May 5, 2011 – 9:30 AM ET | Last Updated: May 4, 2011 9:57 PM ET
Former NHL player Jim Thomson is calling for a blanket ban on fighting in hockey after seeing the long-term effects on fellow athletes, including his friend Bob Probert, left.
Sean Fitz-Gerald May 5, 2011 – 9:30 AM ET | Last Updated: May 4, 2011 9:57 PM ET
TORONTO — If it was Chicago, it might be two bottles of wine. They always seemed to have tough guys in Chicago, scary guys who would keep Jim Thomson awake the night before a game, and the extra wine at dinner helped to fortify him for what lay ahead.
Sometimes the anxiety led to more self-medication, pills that helped him get over the fear of being knocked unconscious in front of 20,000 fans. He was a fighter.
“As a fighter in hockey, you live in fear,” Thomson said.
He lived on the margins of the roster, protecting Wayne Gretzky one year, playing for the Phoenix Roadrunners the next. Thomson logged dozens of fights over a 115-game career, and when it ended, he suffered.
“I went through periods of depression,” he said. “I’m a recovering alcoholic. I believe a lot of my demons, if you will, came from hockey ending and the head blows and certain things that I wasn’t aware of.”
Now 45, Thomson said he “easily” suffered five or six concussions. During one stretch in the American Hockey League, he was punched so hard in a fight on Friday that he cannot remember what he did on the ice during Saturday or Sunday’s games.
On Wednesday, Thomson was among a collection of current and former athletes gathered at the Hockey Hall of Fame to promote a website (stopconcussions.com) designed to help educate athletes on the cause, effects and consequences of concussion. Retired NHL star Keith Primeau was the keynote speaker, but Thomson delivered perhaps the most radical solution to reducing the risk on the ice.
The former fighter would like a blanket ban on fighting in hockey.
“Get it out,” he said. “I mean, come on, why do we need it?”
He referred to it, more than once, as “bare-knuckle fighting.”
“I am tired of sitting with my kids and two guys drop the gloves, and I’m waiting for a guy to be shaking on the ice in a seizure or knocked out,” he said. “It’s an ugly scene.”
According to hockeyfights.com, the online authority on such matters, Thomson fought 31 times in the NHL. He had 12 in one season with the Los Angeles Kings, including two on the same night, when he fought Mike Peluso and Stu Grimson in Chicago.
Thomson said someone sent him a tape not that long ago, featuring 82 of his fights. In the old days, he might have called his friends over to watch. Instead, he watched with a sense of alarm, wondering about the long-lasting damage he might have incurred.
“I was on death row for a while,” he said. “This was after hockey — I was so depressed, everything came to an end, and I went bankrupt. All of these things just end. I look back on it, and it’s all a big mess. It’s all a big foggy mess.”

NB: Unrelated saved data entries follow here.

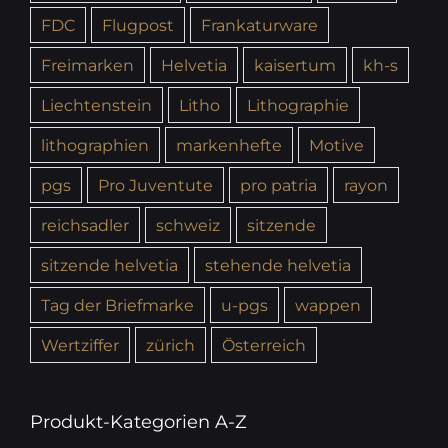
FDC
Flugpost
Frankaturware
Freimarken
Helvetia
kaisertum
kh-s
Liechtenstein
Litho
Lithographie
lithographien
markenhefte
Motive
pgs
Pro Juventute
pro patria
rayon
reichsadler
schweiz
sitzende
sitzende helvetia
stehende helvetia
Tag der Briefmarke
u-pgs
wappen
Wertziffer
zürich
Österreich
Produkt-Kategorien A-Z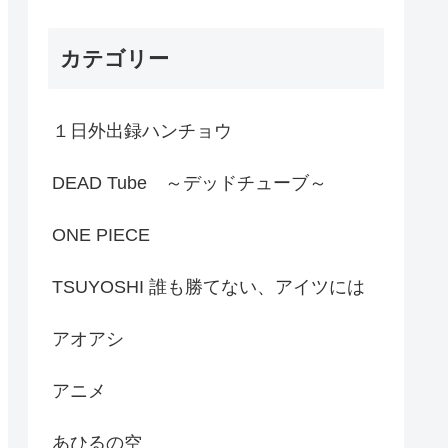
カテゴリー
１日外出録ハンチョウ
DEAD Tube ～デッドチューブ～
ONE PIECE
TSUYOSHI 誰も勝てない、アイツには
アオアシ
アニメ
あひるの空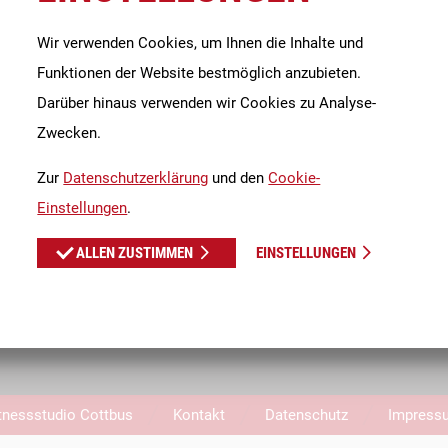
Wir verwenden Cookies, um Ihnen die Inhalte und
Funktionen der Website bestmöglich anzubieten.
Öffnungszeiten 
Darüber hinaus verwenden wir Cookies zu Analyse-
Montag: 07:0
Zwecken.
Dienstag: 07:0
Mittwoch: 07:0
Zur
Datenschutzerklärung
und den
Cookie-
Donnerstag: 07:
Einstellungen
.
Freitag: 07:0
ALLEN ZUSTIMMEN
EINSTELLUNGEN
Samstag: ges
Sonntag: 10:0
ren oder dich
<<
tnessstudio Cottbus
Kontakt
Datenschutz
Impress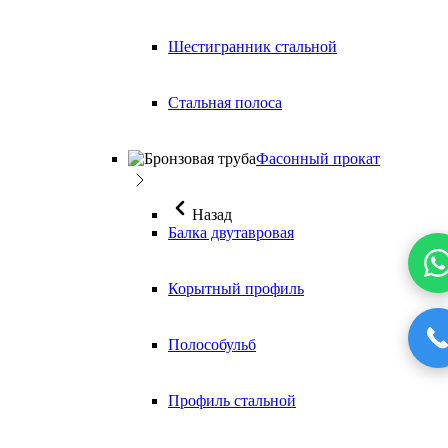
Шестигранник стальной
Стальная полоса
Фасонный прокат
Назад
Балка двутавровая
Корытный профиль
Полособульб
Профиль стальной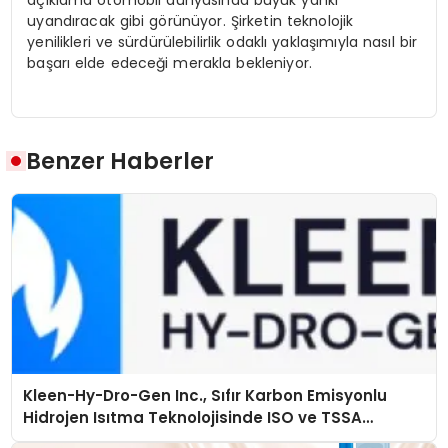
uyandıracak gibi görünüyor. Şirketin teknolojik
yenilikleri ve sürdürülebilirlik odaklı yaklaşımıyla nasıl bir
başarı elde edeceği merakla bekleniyor.
Benzer Haberler
Kleen-Hy-Dro-Gen Inc., Sıfır Karbon Emisyonlu
Hidrojen Isıtma Teknolojisinde ISO ve TSSA
Düzenleyici Onaylarını Aldı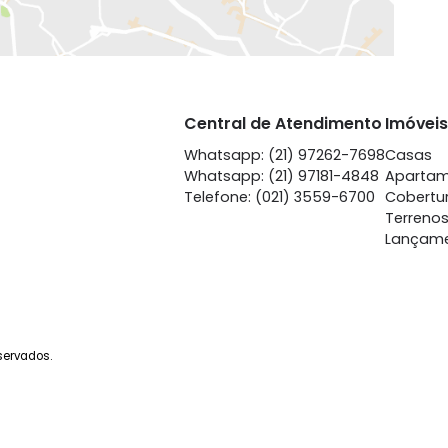
EXIBIR MAPA
Central de Atendime
Whatsapp: (21) 97262-
Whatsapp: (21) 97181-4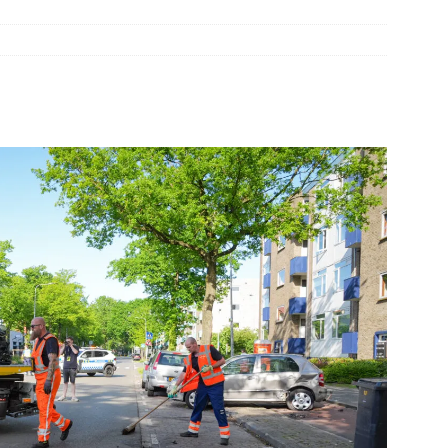
elauto en personenwagen in botsing in Ommen(Video)
NIEUWS
band en wagen met stro in de brand in Oosterhesselen(Video)
ine brand in Wijster(Video)
NIEUWS
er aangevaren op Schildmeer Steendam(Video)
NIEUWS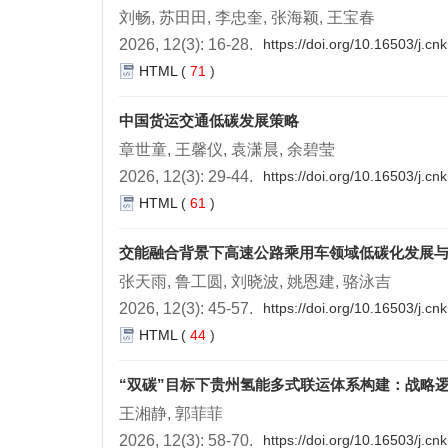
刘畅, 苏田田, 李忠奎, 张海颖, 王宝春
2026, 12(3): 16-28.
https://doi.org/10.16503/j.c
HTML
(
71
)
中国货运交通低碳发展策略
章世童, 王馨仪, 袁潇晨, 余碧莹
2026, 12(3): 29-44.
https://doi.org/10.16503/j.c
HTML
(
61
)
交能融合背景下高速公路乘用车领域低碳化发展
张天雨, 鲁工圆, 刘晓波, 姚恩建, 骆泳吉
2026, 12(3): 45-57.
https://doi.org/10.16503/j.c
HTML
(
44
)
“双碳”目标下贵州氢能多式联运体系构建：战略
王湘静, 郭菲菲
2026, 12(3): 58-70.
https://doi.org/10.16503/j.c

There is no question in his mind that depression led to his drinking problem. Leaving the game and the lifestyle behind contributed to his depression, but the stories rushing across the sporting landscape about the troubles facing oft-concussed former athletes make him wonder what role his own repeated head trauma might have played.
“I believe it’s all in one,” he said. “The brain just keeps getting hit, hit and hit.”
Former National Football League safety Andre Waters was one of the first retired athletes to be diagnosed with chronic traumatic encephalopathy, a degenerative disease associated with repeated brain trauma. Waters killed himself, at age 44, with signs of early-stage Alzheimer’s and the brain tissue consistent of a man almost twice his age.
That was four years ago. More have since been diagnosed — all post-mortem, because the testing requires brain tissue — including former NHLers Reggie Fleming and Bob Probert, whom Thomson counted as a friend.
“As this gets more out there, my kids are asking me, ‘Dad, do you think this will affect you?’ ” he said. “Bob Probert was very close to me and my kids. We did that movie Love Guru together. Bob lived with me for five months, and my kids got really attached to him.”
Thomson has five children. He said he has been sober for three years and now works as a motivational speaker.
After dozens of fights — “I remember a lot of them, and I remember getting rocked” — there is one speech he still cannot deliver. He does not know what to say when his children ask if their father will end up like Probert, or like the stories of other troubled former athletes they have started to watch on the news.
“I can’t answer it,” Thomson said. “Who knows?”
Does that prospect scare him?
“Damn right it scares me,” he said. “We used to smoke everywhere in the country. Smoked in movies, smoked in airplanes. And finally we realized it’s going to kill you. And this is kind of the same situation.”